*** Opening Data for this task ***

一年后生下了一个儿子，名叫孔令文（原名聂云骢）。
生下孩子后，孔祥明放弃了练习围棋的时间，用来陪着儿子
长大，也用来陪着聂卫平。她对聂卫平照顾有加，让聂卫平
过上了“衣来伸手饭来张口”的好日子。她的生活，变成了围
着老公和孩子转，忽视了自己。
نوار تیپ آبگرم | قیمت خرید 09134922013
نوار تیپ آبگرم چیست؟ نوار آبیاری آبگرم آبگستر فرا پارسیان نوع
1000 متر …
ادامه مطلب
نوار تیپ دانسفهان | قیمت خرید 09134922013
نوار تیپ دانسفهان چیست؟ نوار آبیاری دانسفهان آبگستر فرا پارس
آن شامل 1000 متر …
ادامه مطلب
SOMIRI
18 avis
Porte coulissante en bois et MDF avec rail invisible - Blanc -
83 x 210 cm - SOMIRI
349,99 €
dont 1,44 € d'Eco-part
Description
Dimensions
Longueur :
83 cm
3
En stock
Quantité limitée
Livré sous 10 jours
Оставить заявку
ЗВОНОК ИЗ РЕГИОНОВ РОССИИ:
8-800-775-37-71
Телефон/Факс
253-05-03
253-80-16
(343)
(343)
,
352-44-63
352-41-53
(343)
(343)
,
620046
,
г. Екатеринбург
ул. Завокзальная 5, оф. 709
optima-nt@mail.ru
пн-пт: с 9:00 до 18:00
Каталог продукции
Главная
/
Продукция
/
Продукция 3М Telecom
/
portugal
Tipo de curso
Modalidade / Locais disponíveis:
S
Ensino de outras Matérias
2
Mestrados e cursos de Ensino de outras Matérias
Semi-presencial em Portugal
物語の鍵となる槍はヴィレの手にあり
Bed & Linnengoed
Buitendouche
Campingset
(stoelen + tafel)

*** Closing Data for this task ***

Every line above that holds the word "outras" needs to be copied.

Task result:
Ensino de outras Matérias
Mestrados e cursos de Ensino de outras Matérias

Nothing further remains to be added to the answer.